Physical Origin of the Differential Voltage Minimum Associated with Lithium Plating in Li-Ion Batteries
Simon E. J. O’Kane, Ian D. Campbell, M. Waseem Marzook, Gregory J. Offer, Monica Marinescu
Abstract
The main barrier to fast charging of Li-ion batteries at low temperatures is the risk of short-circuiting due to lithium plating. In-situ detection of Li plating is highly sought after in order to develop fast charging strategies that avoid plating. It is widely believed that Li plating after a single fast charge can be detected and quantified by using a minimum in the differential voltage (DV) signal during the subsequent discharge, which indicates how much lithium has been stripped. In this work, a pseudo-2D physics-based model is used to investigate the effect on Li plating and stripping of concentration-dependent diffusion coefficients in the active electrode materials. A new modelling protocol is also proposed, in order to distinguish the effects of fast charging, slow charging and Li plating/stripping.
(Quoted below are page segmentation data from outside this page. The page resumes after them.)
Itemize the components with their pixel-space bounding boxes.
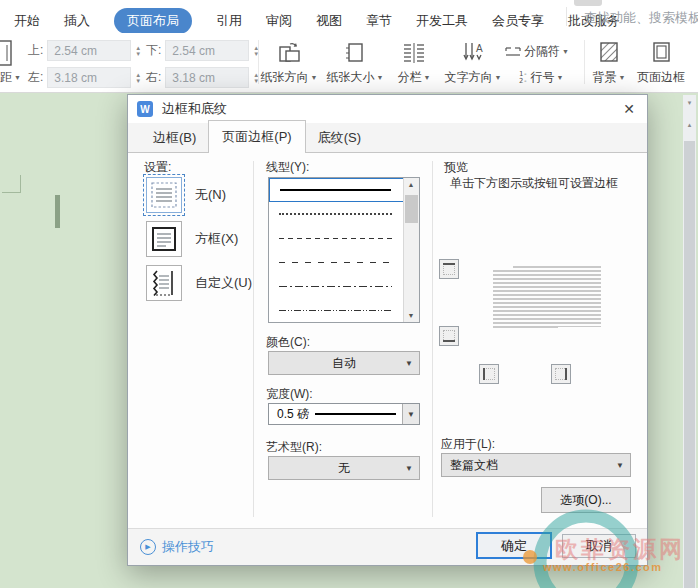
breaks-icon <box>505 45 521 58</box>
menu-tab-home[interactable]: 开始 <box>14 12 40 30</box>
chevron-down-icon: ▼ <box>405 359 413 368</box>
paper-orientation-icon <box>276 40 302 64</box>
right-edge-mark <box>565 368 567 380</box>
options-button-label: 选项(O)... <box>560 492 611 509</box>
art-style-dropdown[interactable]: 无 ▼ <box>268 456 420 480</box>
setting-option-label: 无(N) <box>195 186 226 204</box>
settings-label: 设置: <box>144 159 171 176</box>
bottom-edge-mark <box>443 340 455 342</box>
listbox-scrollbar[interactable]: ▲ ▼ <box>403 178 419 322</box>
chevron-down-icon: ▼ <box>14 74 21 81</box>
margin-left-field: 左: 3.18 cm ▲▼ <box>28 67 141 88</box>
margin-left-label: 左: <box>28 69 43 86</box>
menu-tab-insert[interactable]: 插入 <box>64 12 90 30</box>
dialog-tabs: 边框(B) 页面边框(P) 底纹(S) <box>128 123 647 153</box>
tab-borders[interactable]: 边框(B) <box>141 123 208 153</box>
text-direction-button[interactable]: A 文字方向▼ <box>438 40 508 86</box>
line-numbers-button[interactable]: 1-2- 行号▼ <box>519 69 563 86</box>
ruler-toggle-icon[interactable]: ▾ <box>683 99 696 107</box>
chevron-down-icon: ▼ <box>402 404 419 424</box>
page-margins-button-partial[interactable]: 距▼ <box>0 37 26 87</box>
preview-lastline-mask <box>558 327 601 331</box>
top-border-toggle-button[interactable] <box>439 259 459 279</box>
scroll-down-icon[interactable]: ▼ <box>404 312 418 319</box>
breaks-button[interactable]: 分隔符▼ <box>505 43 569 60</box>
setting-option-custom[interactable]: 自定义(U) <box>146 265 252 301</box>
color-value: 自动 <box>332 355 356 372</box>
tab-shading[interactable]: 底纹(S) <box>306 123 373 153</box>
margin-left-stepper[interactable]: ▲▼ <box>135 72 141 84</box>
dialog-body: 设置: 无(N) <box>128 153 647 529</box>
scrollbar-thumb[interactable] <box>684 141 695 588</box>
line-numbers-label: 行号 <box>530 69 554 86</box>
ribbon-divider <box>584 40 585 84</box>
chevron-down-icon: ▼ <box>616 461 624 470</box>
setting-option-label: 方框(X) <box>195 230 238 248</box>
top-edge-mark <box>443 263 455 265</box>
left-border-toggle-button[interactable] <box>479 364 499 384</box>
color-dropdown[interactable]: 自动 ▼ <box>268 351 420 375</box>
bottom-border-toggle-button[interactable] <box>439 326 459 346</box>
margin-left-input[interactable]: 3.18 cm <box>47 67 131 88</box>
text-direction-icon: A <box>460 40 486 64</box>
margin-top-label: 上: <box>28 42 43 59</box>
dialog-title: 边框和底纹 <box>162 100 227 118</box>
line-style-option-solid[interactable] <box>269 178 404 202</box>
setting-option-box[interactable]: 方框(X) <box>146 221 238 257</box>
window-tab-fragment <box>574 0 602 6</box>
line-style-option-dash-dot-dot[interactable] <box>269 298 404 322</box>
ok-button[interactable]: 确定 <box>476 532 552 559</box>
preview-text-lines <box>493 266 601 330</box>
line-style-option-dashed[interactable] <box>269 226 404 250</box>
margin-top-stepper[interactable]: ▲▼ <box>135 45 141 57</box>
ribbon: 距▼ 上: 2.54 cm ▲▼ 下: 2.54 cm ▲▼ 左: 3.18 c… <box>0 33 698 93</box>
page-margins-label: 距 <box>0 69 12 86</box>
menu-tab-view[interactable]: 视图 <box>316 12 342 30</box>
right-border-toggle-button[interactable] <box>551 364 571 384</box>
page-border-button[interactable]: 页面边框 <box>632 40 690 86</box>
menu-tab-section[interactable]: 章节 <box>366 12 392 30</box>
margin-bottom-label: 下: <box>146 42 161 59</box>
apply-to-value: 整篇文档 <box>450 457 498 474</box>
play-icon: ▶ <box>140 539 156 555</box>
line-style-option-dotted[interactable] <box>269 202 404 226</box>
menu-tab-references[interactable]: 引用 <box>216 12 242 30</box>
menu-tab-page-layout[interactable]: 页面布局 <box>114 8 192 34</box>
tab-page-border[interactable]: 页面边框(P) <box>208 120 305 153</box>
column-divider <box>253 161 254 517</box>
scroll-up-icon[interactable]: ▴ <box>683 121 696 129</box>
paper-size-button[interactable]: 纸张大小▼ <box>322 40 388 86</box>
scroll-up-icon[interactable]: ▲ <box>404 181 418 188</box>
options-button[interactable]: 选项(O)... <box>541 487 631 513</box>
column-divider <box>432 161 433 517</box>
vertical-scrollbar[interactable]: ▾ ▴ <box>683 95 696 588</box>
menu-tab-review[interactable]: 审阅 <box>266 12 292 30</box>
margin-right-field: 右: 3.18 cm ▲▼ <box>146 67 259 88</box>
margin-top-input[interactable]: 2.54 cm <box>47 40 131 61</box>
line-numbers-icon: 1-2- <box>519 71 527 85</box>
chevron-down-icon: ▼ <box>424 74 431 81</box>
columns-button[interactable]: 分栏▼ <box>390 40 438 86</box>
menu-tab-dev-tools[interactable]: 开发工具 <box>416 12 468 30</box>
search-box[interactable]: 查找功能、搜索模板 <box>577 9 698 27</box>
chevron-down-icon: ▼ <box>377 74 384 81</box>
background-button[interactable]: 背景▼ <box>588 40 630 86</box>
scrollbar-thumb[interactable] <box>405 195 418 223</box>
margin-bottom-input[interactable]: 2.54 cm <box>165 40 249 61</box>
paper-size-label: 纸张大小 <box>327 69 375 86</box>
tips-link[interactable]: ▶ 操作技巧 <box>140 538 214 556</box>
width-combo[interactable]: 0.5 磅 ▼ <box>268 403 420 425</box>
apply-to-dropdown[interactable]: 整篇文档 ▼ <box>441 453 631 477</box>
paper-orientation-button[interactable]: 纸张方向▼ <box>256 40 322 86</box>
setting-option-none[interactable]: 无(N) <box>146 177 226 213</box>
cancel-button[interactable]: 取消 <box>562 534 636 558</box>
line-style-listbox[interactable]: ▲ ▼ <box>268 177 420 323</box>
breaks-label: 分隔符 <box>524 43 560 60</box>
close-icon[interactable]: ✕ <box>617 99 641 119</box>
chevron-down-icon: ▼ <box>562 48 569 55</box>
margin-right-input[interactable]: 3.18 cm <box>165 67 249 88</box>
line-style-option-dash-large[interactable] <box>269 250 404 274</box>
art-style-value: 无 <box>338 460 350 477</box>
line-style-option-dash-dot[interactable] <box>269 274 404 298</box>
menu-tab-membership[interactable]: 会员专享 <box>492 12 544 30</box>
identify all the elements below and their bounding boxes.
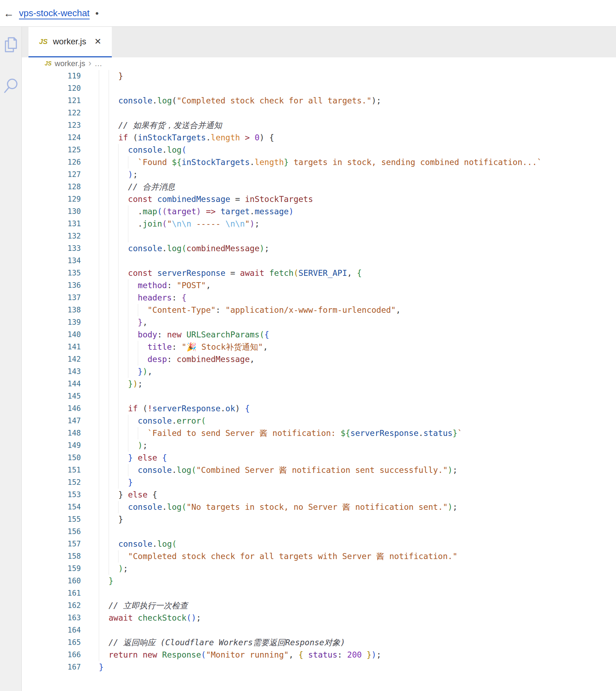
code-row: 159 ); [22, 563, 616, 575]
code-line[interactable]: "Completed stock check for all targets w… [81, 550, 616, 563]
code-line[interactable]: const serverResponse = await fetch(SERVE… [81, 267, 616, 279]
code-row: 163 await checkStock(); [22, 612, 616, 624]
code-line[interactable]: console.log( [81, 538, 616, 550]
breadcrumb: JS worker.js › … [22, 57, 616, 70]
code-line[interactable]: // 立即执行一次检查 [81, 600, 616, 612]
indent-guide [109, 82, 109, 95]
code-row: 149 ); [22, 439, 616, 452]
code-line[interactable]: body: new URLSearchParams({ [81, 329, 616, 341]
code-line[interactable]: ); [81, 563, 616, 575]
code-line[interactable]: if (inStockTargets.length > 0) { [81, 132, 616, 144]
code-row: 144 }); [22, 378, 616, 390]
code-line[interactable]: } [81, 513, 616, 526]
line-number: 132 [22, 230, 81, 242]
code-line[interactable] [81, 526, 616, 538]
code-line[interactable] [81, 107, 616, 119]
breadcrumb-ellipsis[interactable]: … [95, 59, 102, 68]
code-line[interactable]: // 合并消息 [81, 181, 616, 193]
code-line[interactable]: await checkStock(); [81, 612, 616, 624]
line-number: 123 [22, 119, 81, 132]
code-line[interactable]: console.log("Completed stock check for a… [81, 95, 616, 107]
code-line[interactable] [81, 230, 616, 242]
code-line[interactable]: console.log("No targets in stock, no Ser… [81, 501, 616, 513]
code-row: 145 [22, 390, 616, 402]
code-line[interactable] [81, 255, 616, 267]
line-number: 137 [22, 292, 81, 304]
code-row: 138 "Content-Type": "application/x-www-f… [22, 304, 616, 316]
code-row: 165 // 返回响应 (Cloudflare Workers需要返回Respo… [22, 636, 616, 649]
line-number: 164 [22, 624, 81, 636]
code-line[interactable]: } [81, 70, 616, 82]
code-line[interactable]: ); [81, 439, 616, 452]
code-row: 140 body: new URLSearchParams({ [22, 329, 616, 341]
code-line[interactable]: }), [81, 366, 616, 378]
files-icon[interactable] [2, 35, 19, 56]
code-row: 147 console.error( [22, 415, 616, 427]
code-line[interactable]: "Content-Type": "application/x-www-form-… [81, 304, 616, 316]
tab-worker-js[interactable]: JS worker.js ✕ [28, 27, 112, 57]
code-line[interactable]: } [81, 476, 616, 489]
code-line[interactable]: } [81, 575, 616, 587]
line-number: 126 [22, 156, 81, 169]
code-line[interactable]: const combinedMessage = inStockTargets [81, 193, 616, 205]
code-line[interactable]: desp: combinedMessage, [81, 353, 616, 366]
search-icon[interactable] [2, 77, 19, 96]
code-line[interactable]: `Found ${inStockTargets.length} targets … [81, 156, 616, 169]
repo-link[interactable]: vps-stock-wechat [19, 8, 90, 19]
header: ← vps-stock-wechat ● [0, 0, 616, 27]
line-number: 163 [22, 612, 81, 624]
code-line[interactable]: headers: { [81, 292, 616, 304]
line-number: 151 [22, 464, 81, 476]
code-row: 132 [22, 230, 616, 242]
line-number: 150 [22, 452, 81, 464]
code-line[interactable]: } [81, 661, 616, 673]
line-number: 146 [22, 402, 81, 415]
code-line[interactable]: }, [81, 316, 616, 329]
back-arrow-icon[interactable]: ← [4, 8, 14, 19]
indent-guide [99, 624, 99, 636]
line-number: 124 [22, 132, 81, 144]
code-line[interactable]: // 返回响应 (Cloudflare Workers需要返回Response对… [81, 636, 616, 649]
code-line[interactable]: console.log(combinedMessage); [81, 242, 616, 255]
indent-guide [109, 107, 109, 119]
code-line[interactable]: method: "POST", [81, 279, 616, 292]
close-icon[interactable]: ✕ [94, 37, 101, 46]
code-line[interactable]: `Failed to send Server 酱 notification: $… [81, 427, 616, 439]
code-row: 126 `Found ${inStockTargets.length} targ… [22, 156, 616, 169]
indent-guide [99, 82, 99, 95]
code-row: 134 [22, 255, 616, 267]
code-line[interactable]: console.error( [81, 415, 616, 427]
code-line[interactable] [81, 82, 616, 95]
code-line[interactable]: if (!serverResponse.ok) { [81, 402, 616, 415]
code-line[interactable]: return new Response("Monitor running", {… [81, 649, 616, 661]
code-line[interactable]: .join("\n\n ----- \n\n"); [81, 218, 616, 230]
line-number: 143 [22, 366, 81, 378]
code-line[interactable] [81, 587, 616, 600]
indent-guide [99, 587, 99, 600]
code-line[interactable]: .map((target) => target.message) [81, 205, 616, 218]
code-row: 152 } [22, 476, 616, 489]
activity-bar [0, 27, 22, 691]
line-number: 130 [22, 205, 81, 218]
code-line[interactable] [81, 390, 616, 402]
code-line[interactable]: title: "🎉 Stock补货通知", [81, 341, 616, 353]
line-number: 167 [22, 661, 81, 673]
code-line[interactable]: ); [81, 169, 616, 181]
code-line[interactable]: // 如果有货，发送合并通知 [81, 119, 616, 132]
code-row: 129 const combinedMessage = inStockTarge… [22, 193, 616, 205]
code-line[interactable]: } else { [81, 489, 616, 501]
code-line[interactable]: }); [81, 378, 616, 390]
indent-guide [128, 230, 128, 242]
code-line[interactable]: console.log("Combined Server 酱 notificat… [81, 464, 616, 476]
line-number: 127 [22, 169, 81, 181]
code-line[interactable]: } else { [81, 452, 616, 464]
tab-bar: JS worker.js ✕ [22, 27, 616, 57]
line-number: 153 [22, 489, 81, 501]
code-row: 146 if (!serverResponse.ok) { [22, 402, 616, 415]
code-line[interactable] [81, 624, 616, 636]
code-line[interactable]: console.log( [81, 144, 616, 156]
code-area[interactable]: 119 }120121 console.log("Completed stock… [22, 70, 616, 691]
indent-guide [109, 255, 109, 267]
line-number: 158 [22, 550, 81, 563]
breadcrumb-file[interactable]: worker.js [55, 59, 85, 68]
The model predicts that the DV minimum associated with Li stripping is in fact a shifted and more abrupt version of a minimum caused by the stage II-stage III transition in the graphite negative electrode. Therefore, the minimum cannot be used to quantify stripping. Using concentration-dependent diffusion coefficients yields qualitatively different results to previous work. This knowledge casts doubt on the utility of DV analysis for detecting Li plating.